Subscribe to the Non-Human & AI Identity Journal

How should teams decide which workload events to forward to Splunk?

Forward the events that answer operational questions your responders actually ask, such as what was blocked, what drifted, what lineage preceded the action, and what evidence supports compliance. That keeps the dataset useful and prevents noisy telemetry from overwhelming the investigation workflow.

Why This Matters for Security Teams

Choosing workload events for Splunk is not a logging exercise, it is a decision about whether responders can reconstruct what a workload did, why it did it, and whether that behaviour was authorised. For NHIs, the highest-value events usually show blocked actions, privilege changes, secret use, certificate issuance, unusual lineage, and evidence that supports audit or incident response. The Ultimate Guide to NHIs notes that 79% of organisations have experienced secrets leaks, which is why event selection should prioritise actions that expose misuse, not every routine heartbeat. Industry guidance also favours workload identity over opaque service account sprawl, as described in the SPIFFE workload identity specification.

The practical mistake is flooding Splunk with low-context telemetry that looks complete but does not answer operational questions during an outage or breach. Security teams get better outcomes when they forward events that establish identity, privilege, intent, and outcome in the same investigative path. In practice, many teams learn this only after an incident has already exposed missing lineage or invisible privilege drift.

How It Works in Practice

A useful forwarding strategy starts with a question-driven filter: what would a responder need to know to confirm misuse, identify blast radius, and prove control effectiveness? For workload events, that typically means forwarding records tied to authentication, authorisation, secret access, token minting, certificate lifecycle, policy denials, config drift, and cross-service calls with meaningful provenance. Current guidance suggests that event value is highest when the log line can be linked back to a workload identity primitive, such as the SPIFFE ID model, rather than a static host label or vague process name.

Teams usually get better signal when they preserve events at the boundary where trust changes. That includes:

  • identity issuance and renewal events, such as ephemeral token or certificate creation
  • policy evaluation results, especially denied or conditionally approved requests
  • high-risk actions, including permission escalation and secret retrieval
  • lineage events that show which workload, job, or agent initiated the action
  • integrity events, such as config drift or unexpected runtime changes

For NHI governance, it is also worth forwarding evidence of rotation, revocation, and offboarding because those events answer whether controls actually worked. NHIMG research links weak visibility and manual handling to elevated risk, and the Guide to SPIFFE and SPIRE is useful when teams want cryptographic workload identity to anchor that telemetry. The goal is not maximum volume, but maximum investigability, so the log stream must support correlation across identity, policy, and action. These controls tend to break down in highly dynamic environments, especially autoscaled microservices and ephemeral AI workloads, because event cardinality rises faster than teams can tune storage and retention.

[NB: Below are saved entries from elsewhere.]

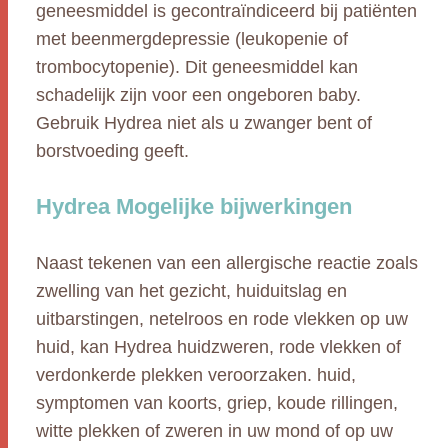
geneesmiddel is gecontraïndiceerd bij patiënten
met beenmergdepressie (leukopenie of
trombocytopenie). Dit geneesmiddel kan
schadelijk zijn voor een ongeboren baby.
Gebruik Hydrea niet als u zwanger bent of
borstvoeding geeft.
Hydrea Mogelijke bijwerkingen
Naast tekenen van een allergische reactie zoals
zwelling van het gezicht, huiduitslag en
uitbarstingen, netelroos en rode vlekken op uw
huid, kan Hydrea huidzweren, rode vlekken of
verdonkerde plekken veroorzaken. huid,
symptomen van koorts, griep, koude rillingen,
witte plekken of zweren in uw mond of op uw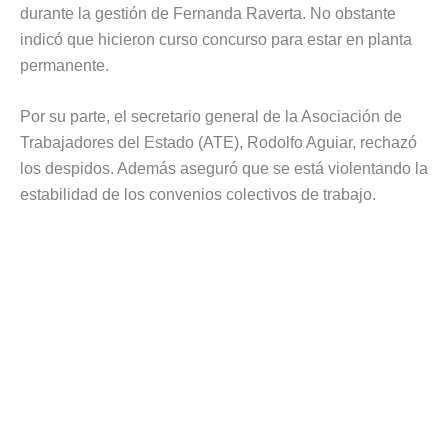
durante la gestión de Fernanda Raverta. No obstante
indicó que hicieron curso concurso para estar en planta
permanente.
Por su parte, el secretario general de la Asociación de
Trabajadores del Estado (ATE), Rodolfo Aguiar, rechazó
los despidos. Además aseguró que se está violentando la
estabilidad de los convenios colectivos de trabajo.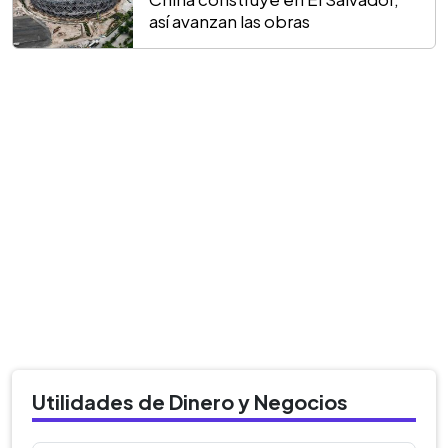
así avanzan las obras
Utilidades de Dinero y Negocios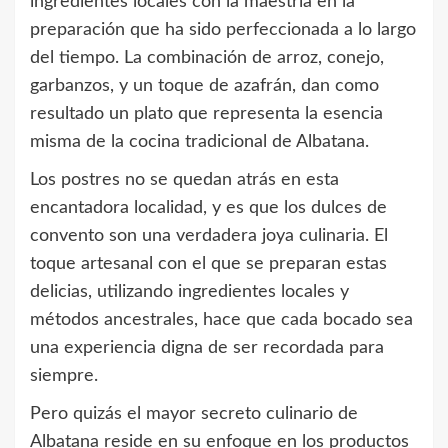
ingredientes locales con la maestría en la
preparación que ha sido perfeccionada a lo largo
del tiempo. La combinación de arroz, conejo,
garbanzos, y un toque de azafrán, dan como
resultado un plato que representa la esencia
misma de la cocina tradicional de Albatana.
Los postres no se quedan atrás en esta
encantadora localidad, y es que los dulces de
convento son una verdadera joya culinaria. El
toque artesanal con el que se preparan estas
delicias, utilizando ingredientes locales y
métodos ancestrales, hace que cada bocado sea
una experiencia digna de ser recordada para
siempre.
Pero quizás el mayor secreto culinario de
Albatana reside en su enfoque en los productos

Common Variations and Edge Cases

Tighter forwarding rules often reduce storage cost and analyst noise, but they also increase the risk of missing the one event that explains a compromise, so organisations must balance signal quality against forensic completeness. There is no universal standard for which workload events every environment must forward, because regulated systems, internal platforms, and agentic workloads create different evidentiary needs.

One common edge case is short-lived workloads. If a job exists for seconds, then startup, secret fetch, and exit events may matter more than periodic health logs. Another is autonomous agents, where runtime decisions can branch quickly; in those cases, it is usually better to forward intent, tool-use, and policy-result events than generic execution noise. Teams using service meshes, Kubernetes, or ephemeral runners should be careful not to drop identity context when logs are aggregated, because context loss makes later correlation expensive.

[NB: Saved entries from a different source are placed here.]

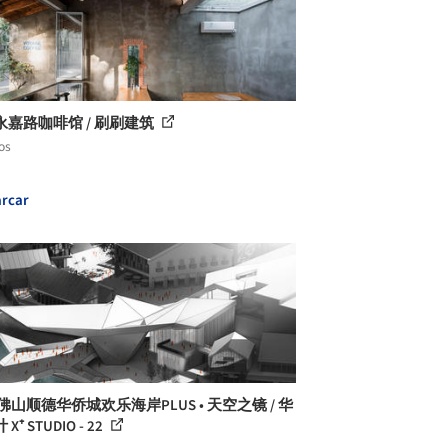
永嘉路咖啡馆 / 刷刷建筑
os
rcar
佛山顺德华侨城欢乐海岸PLUS • 天空之镜 / 华
X⁺ STUDIO - 22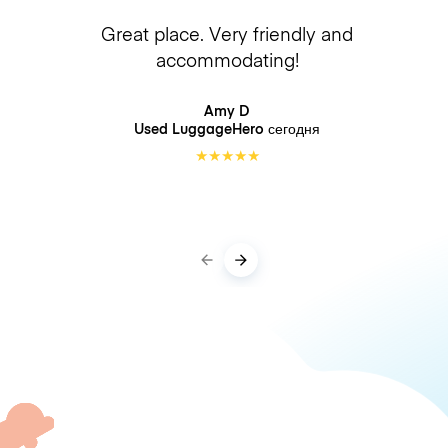
Great place. Very friendly and
accommodating!
Amy D
Used LuggageHero
сегодня
★
★
★
★
★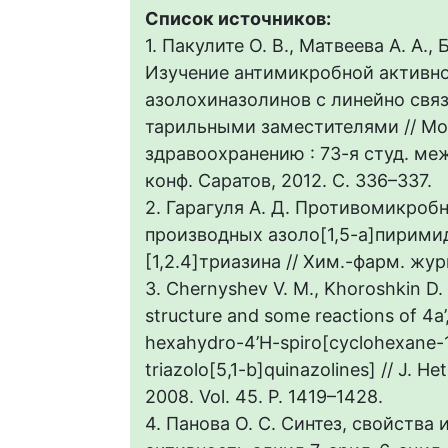
Список источников:
1. Пакулите О. В., Матвеева А. А., 
Изучение антимикробной активно
азолохиназолинов с линейно свя
тарильными заместителями // Мо
здравоохранению : 73-я студ. меж
конф. Саратов, 2012. С. 336–337.
2. Гарагуля А. Д. Противомикроб
производных азоло[1,5-а]пиримид
[1,2.4]триазина // Хим.-фарм. журн
3. Chernyshev V. M., Khoroshkin D. 
structure and some reactions of 4a’,5’,
hexahydro-4’H-spiro[cyclohexane-1,
triazolo[5,1-b]quinazolines] // J. H
2008. Vol. 45. P. 1419–1428.
4. Панова О. С. Синтез, свойства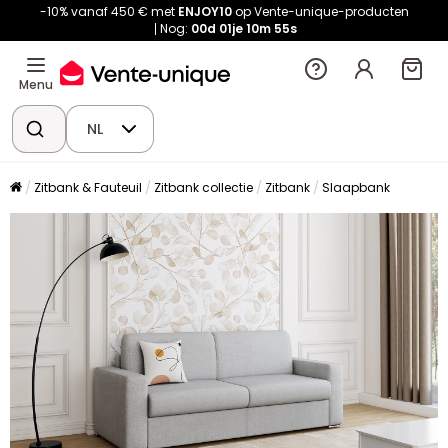
-10% vanaf 450 € met
ENJOY10
op Vente-unique-producten
Nog:
00d
01je
10m
54s
Menu
NL
Zitbank & Fauteuil
Zitbank collectie
Zitbank
Slaapbank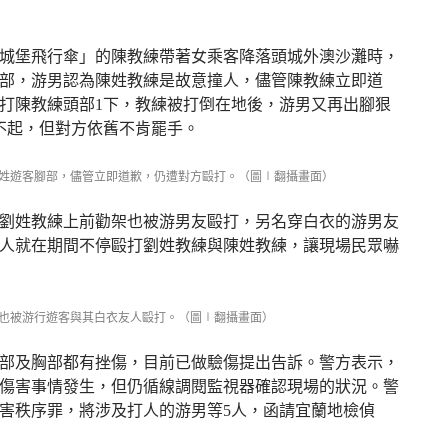
「城堡飛行傘」的陳教練帶著女乘客降落頭城外澳沙灘時，
部，游男認為陳姓教練是故意撞人，儘管陳教練立即道
打陳教練頭部1下，教練被打倒在地後，游男又再出腳狠
不起，但對方依舊不肯罷手。
姓遊客腳部，儘管立即道歉，仍遭對方毆打。（圖∣翻攝畫面）
劉姓教練上前勸架也被游男友毆打，另名穿白衣的游男友
人就在期間不停毆打劉姓教練與陳姓教練，讓現場民眾嚇
也被游行遊客與其白衣友人毆打。（圖∣翻攝畫面）
部及胸部都有挫傷，目前已做驗傷提出告訴。警方表示，
傷害事情發生，但仍循線調閱監視器確認現場的狀況。警
害秩序罪，將涉及打人的游男等5人，函請宜蘭地檢偵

For compliance use cases, the threshold should be evidence first, convenience second. The Ultimate Guide to NHIs — Standards is useful background when aligning event selection to governance expectations, while the SPIFFE workload identity specification helps teams preserve the identity chain that makes those events defensible. Best practice is evolving, but the centre of gravity is clear: forward the events that prove who acted, what they did, what changed, and what was blocked.

Standards & Framework Alignment

This section maps relevant standards and security frameworks to the operational risks and controls described in this guidance.

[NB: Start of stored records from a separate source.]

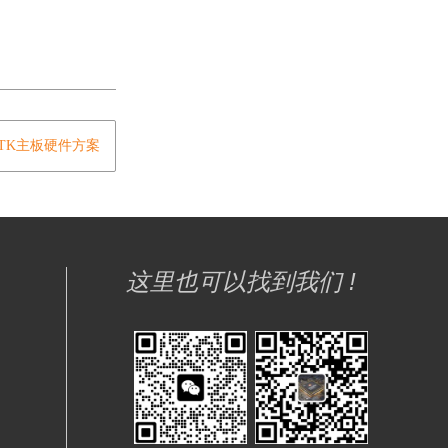
。
MTK主板硬件方案
这里也可以找到我们 !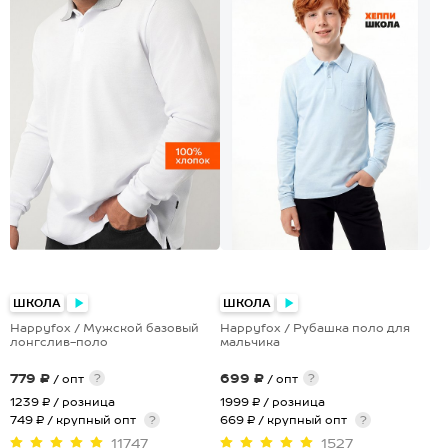
+5
ШКОЛА
ШКОЛА
Happyfox / Мужской базовый
Happyfox / Рубашка поло для
лонгслив-поло
мальчика
779 ₽
699 ₽
?
?
/ опт
/ опт
1239 ₽
/ розница
1999 ₽
/ розница
749 ₽ / крупный опт
?
669 ₽ / крупный опт
?
11747
1527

OWASP Non-Human Identity Top 10 address the attack and risk surface, while NIST CSF 2.0 and NIST AI RMF set the governance and control requirements practitioners need to meet.

Framework Control / Reference Relevance
OWASP Non-Human Identity Top 10 NHI-01 Event selection must preserve identity, privilege, and secret-use evidence.
NIST CSF 2.0 DE.CM-1 Monitoring should capture meaningful security events, not every low-value signal.
NIST AI RMF GOVERN Agent and workload logs need governance for accountability and traceability.

Define logging standards for autonomous workloads so decisions, actions, and outcomes remain auditable.